The LTTE kill 13 soldiers in an armed ambush in Jaffna.
Sources
Report on the Presidential Truth Commission on Ethnic Violence (1981 – 1984), Volume I; S. Sharvananda, S. S. Sahabandu, M. M. Zuhair; September 2002; Sharpened Claws, Tim McGirk, Time Magazine, 9 February 1998.
Quotations
“The New Tigers, renamed the LTTE in 1976, survived on robbing banks, killing policemen and stealing their weapons, and fighting rival Tamil militant groups. Whenever the police were closing in on him, Prabhakaran and his boys slipped over to India’s Tamil Nadu state, smuggled in with help from boyhood friends. In 1983, the gang killed 13 soldiers in an ambush near Jaffna. He and his cohorts fled to Tamil Nadu…” Sharpened Claws, Tim McGirk, Time Magazine, 9 February 1998.
Q: “Why did you stage the July ambush? There are various versions afloat. According to some, it was an act of reprisal as four Tamil women who had been raped. Based on my investigations I felt that you had to prove a point to the Sinhalese army who were jubilant over the death of your close associate, Charles Anthony, leader of the military wing on 15 July. The point, I guess that you had to assert was that the LTTE despite the loss of one of its ablest leaders was still strong and capable of take on the Sinhalese army. Is this theory correct?”
A: “There is an element of truth to your findings about Charles Anthony and the ambush. The attack was partly in retaliation, a punishment to the Sinhala army. But still we feel that the lives of 13 soldiers cannot compensate the life of a great revolutionary and freedom fighter like Charles.
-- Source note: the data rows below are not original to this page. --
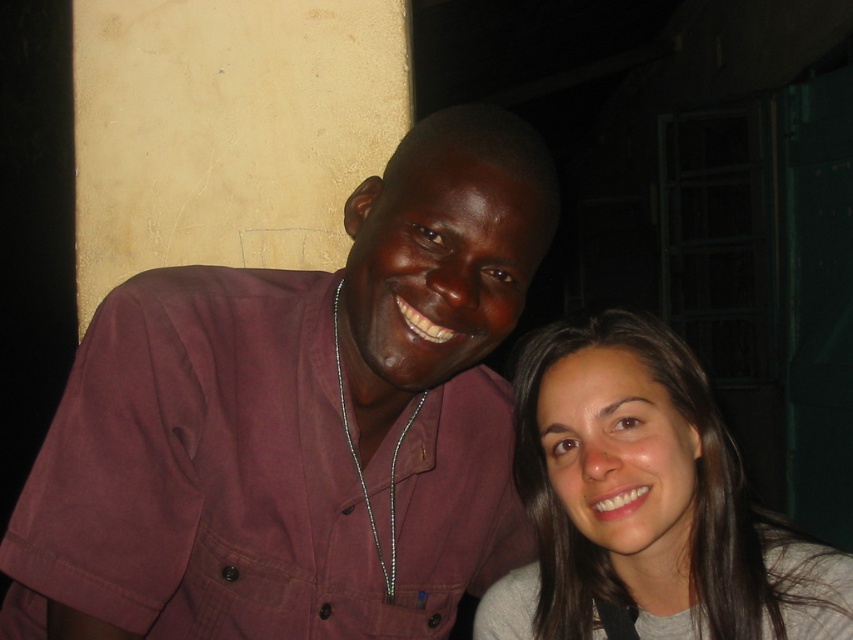 Question: Does maroon shirt at center have a larger size compared to smooth gray sweater at right?

Choices:
 (A) no
 (B) yes

Answer: (B)

Question: Does maroon shirt at center come in front of smooth gray sweater at right?

Choices:
 (A) yes
 (B) no

Answer: (A)

Question: Among these points, which one is farthest from the camera?

Choices:
 (A) (676, 532)
 (B) (219, 428)

Answer: (A)

Question: Does maroon shirt at center come in front of smooth gray sweater at right?

Choices:
 (A) no
 (B) yes

Answer: (B) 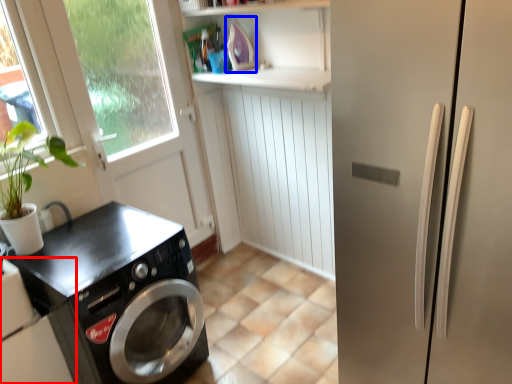 Question: Which point is closer to the camera, home appliance (highlighted by a red box) or appliance (highlighted by a blue box)?

Choices:
 (A) home appliance
 (B) appliance

Answer: (A) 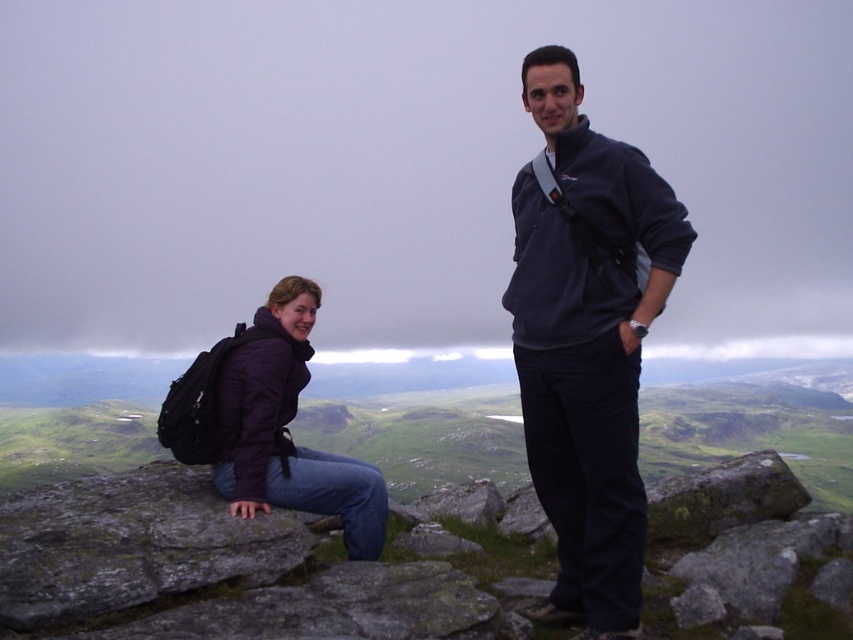 Question: Is navy fleece jacket at center positioned in front of matte purple jacket at left?

Choices:
 (A) no
 (B) yes

Answer: (B)

Question: Observing the image, what is the correct spatial positioning of navy fleece jacket at center in reference to matte purple jacket at left?

Choices:
 (A) right
 (B) left

Answer: (A)

Question: Which point is closer to the camera?

Choices:
 (A) (569, 420)
 (B) (624, 346)

Answer: (B)

Question: Which point appears farthest from the camera in this image?

Choices:
 (A) (575, 547)
 (B) (595, 225)

Answer: (B)

Question: Among these points, which one is farthest from the camera?

Choices:
 (A) (645, 276)
 (B) (553, 516)
 (C) (247, 381)

Answer: (C)

Question: Observing the image, what is the correct spatial positioning of navy fleece jacket at center in reference to matte purple jacket at left?

Choices:
 (A) above
 (B) below

Answer: (B)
The ambush was also a part of the guerrilla warfare directed against the enemy,” Velupillai Prabhakaran, leader of the Liberation Tigers for Tamil Eelam (LTTE), interview with Anita Pratap, March 1984, Sunday Magazine, India 11-17 March 1984.
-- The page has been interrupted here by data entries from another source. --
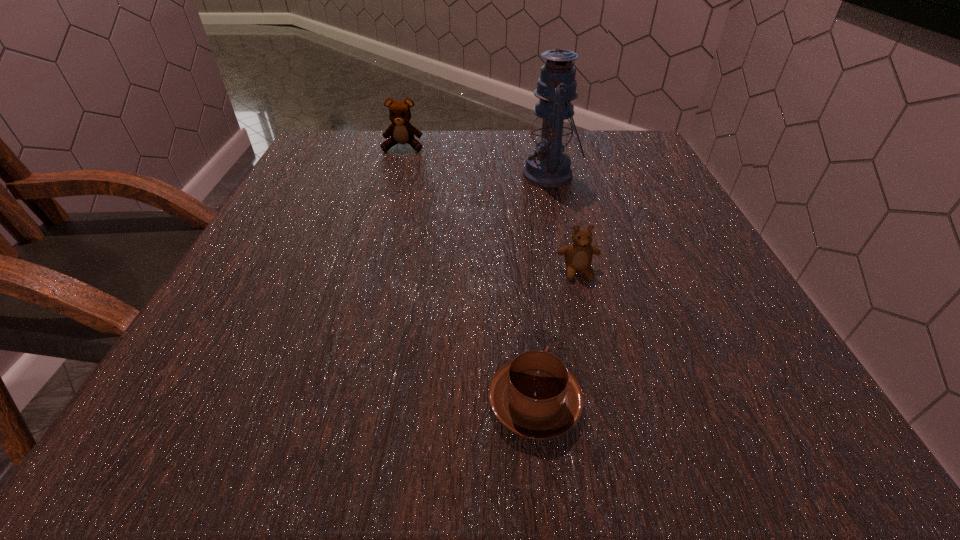 At what (x,y) coordinates should I click in order to perform the action: click on vacant space at the near edge of the desktop. Please return your answer as a coordinate pair (x, y). This screenshot has width=960, height=540. Looking at the image, I should click on (370, 417).

The height and width of the screenshot is (540, 960). What are the coordinates of `vacant space at the left edge of the desktop` in the screenshot? It's located at (281, 236).

At what (x,y) coordinates should I click in order to perform the action: click on vacant area at the right edge of the desktop. Please return your answer as a coordinate pair (x, y). The image size is (960, 540). Looking at the image, I should click on tap(677, 206).

In the image, there is a desktop. Where is `vacant region at the far right corner`? Image resolution: width=960 pixels, height=540 pixels. vacant region at the far right corner is located at coordinates point(615,142).

This screenshot has width=960, height=540. Find the location of `unoccupied area between the nearest object and the tallest object`. unoccupied area between the nearest object and the tallest object is located at coordinates (542, 289).

Find the location of a particular element. This screenshot has height=540, width=960. free space that is in between the left teddy bear and the right teddy bear is located at coordinates (491, 209).

This screenshot has width=960, height=540. What are the coordinates of `vacant region between the nearest object and the farthest object` in the screenshot? It's located at pyautogui.click(x=468, y=275).

This screenshot has width=960, height=540. Identify the location of free point between the right teddy bear and the lantern. 564,224.

This screenshot has width=960, height=540. Identify the location of empty space that is in between the farther teddy bear and the cappuccino. (468, 275).

Find the location of `free spot between the cappuccino and the third nearest object`. free spot between the cappuccino and the third nearest object is located at coordinates [x=542, y=289]. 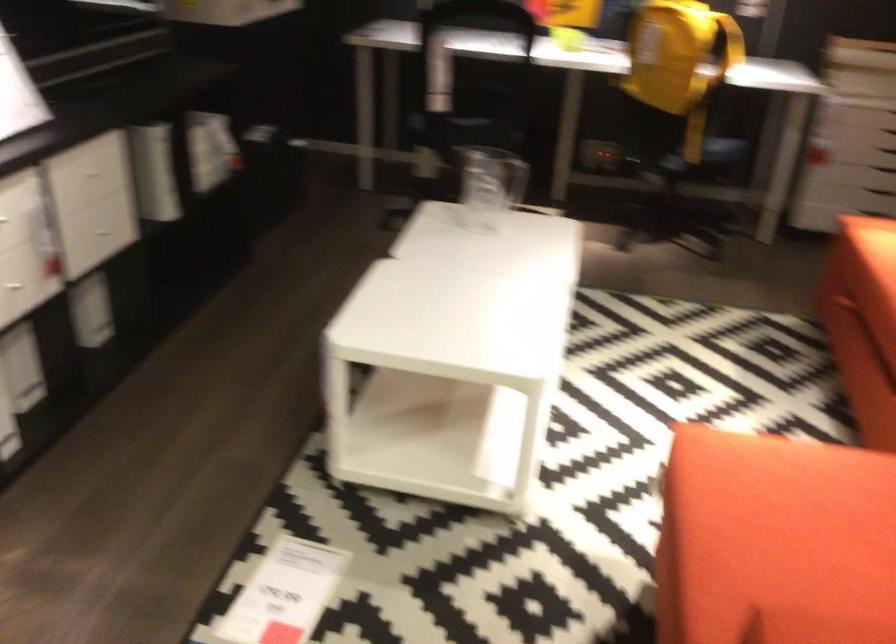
“On the night of 23rd July, around 11.30pm, 13 soldiers on a routine patrol in the North traveling in a jeep and a truck, came under terrorists attack and all 13 soldiers were killed. This was at this time the largest number of army men killed so far in any incident in the North. News of the killing spread instantly on Sunday in the country,” Report on the Presidential Truth Commission on Ethnic Violence (1981 – 1984), Volume I; S. Sharvananda, S. S. Sahabandu, M. M. Zuhair; September 2002.
Related events
24 July 1983
23 July 2001







kannan said,
The report of the Presidential Truth Commission on Ethnic Violence (1981 – 1984) talks about how the army in Jaffna, in revenge for the killing of the 13 soldiers, killed 10 Tamil civilians on Sunday, 24 July 1983. By the evening, there were a total of 51 reprisal killings of Tamil civilians.
News of these killings by government forces never appeared in print, in contrast to the way the killing of the 13 soldiers had been widely reported.
Evidence was placed before the Commission that if the news of these reprisals had been published, the riots may have been avoided. But incredibly, the country’s media went silent on the fact that 51 (Tamil civilians) had already been killed in response to the killing of the 13 (Sinhalese soldiers).
The question that the Commission grappled with was why the government failed to use on Sunday the censorship that it had brought into force only the previous Wednesday, to prevent a country-wide splash of the news of the killing of the 13 soldiers? This was a question that Sarath Muttetuwegama MP raised in Parliament on 4 August 1983. The Commission argued that “in as much as publicity for the reprisal killing of 51 soldiers could have saved the unfortunate events that followed, the censorship of the death of 13 soldiers could have equally well prevented the cycle of events that ensued.”